▶ _What is required_
Print out every record exactly as it appears.

---- Records for the task

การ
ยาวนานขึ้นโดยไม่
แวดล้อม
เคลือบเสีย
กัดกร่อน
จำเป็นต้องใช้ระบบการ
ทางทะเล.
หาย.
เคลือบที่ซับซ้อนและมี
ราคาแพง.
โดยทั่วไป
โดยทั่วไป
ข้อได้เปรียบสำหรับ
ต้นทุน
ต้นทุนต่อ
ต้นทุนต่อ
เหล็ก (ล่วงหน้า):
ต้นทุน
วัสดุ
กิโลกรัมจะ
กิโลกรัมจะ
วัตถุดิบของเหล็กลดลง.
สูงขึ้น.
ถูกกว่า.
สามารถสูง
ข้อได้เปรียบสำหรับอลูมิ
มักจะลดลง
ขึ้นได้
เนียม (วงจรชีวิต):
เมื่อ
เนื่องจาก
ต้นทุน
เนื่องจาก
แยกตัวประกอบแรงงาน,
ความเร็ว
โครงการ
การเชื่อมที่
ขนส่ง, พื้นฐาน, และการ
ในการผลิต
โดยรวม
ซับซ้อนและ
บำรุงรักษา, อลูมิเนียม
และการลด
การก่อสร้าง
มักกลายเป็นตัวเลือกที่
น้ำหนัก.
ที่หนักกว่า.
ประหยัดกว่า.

--------

▶ _Solution_
การ
ยาวนานขึ้นโดยไม่
แวดล้อม
เคลือบเสีย
กัดกร่อน
จำเป็นต้องใช้ระบบการ
ทางทะเล.
หาย.
เคลือบที่ซับซ้อนและมี
ราคาแพง.
โดยทั่วไป
โดยทั่วไป
ข้อได้เปรียบสำหรับ
ต้นทุน
ต้นทุนต่อ
ต้นทุนต่อ
เหล็ก (ล่วงหน้า):
ต้นทุน
วัสดุ
กิโลกรัมจะ
กิโลกรัมจะ
วัตถุดิบของเหล็กลดลง.
สูงขึ้น.
ถูกกว่า.
สามารถสูง
ข้อได้เปรียบสำหรับอลูมิ
มักจะลดลง
ขึ้นได้
เนียม (วงจรชีวิต):
เมื่อ
เนื่องจาก
ต้นทุน
เนื่องจาก
แยกตัวประกอบแรงงาน,
ความเร็ว
โครงการ
การเชื่อมที่
ขนส่ง, พื้นฐาน, และการ
ในการผลิต
โดยรวม
ซับซ้อนและ
บำรุงรักษา, อลูมิเนียม
และการลด
การก่อสร้าง
มักกลายเป็นตัวเลือกที่
น้ำหนัก.
ที่หนักกว่า.
ประหยัดกว่า.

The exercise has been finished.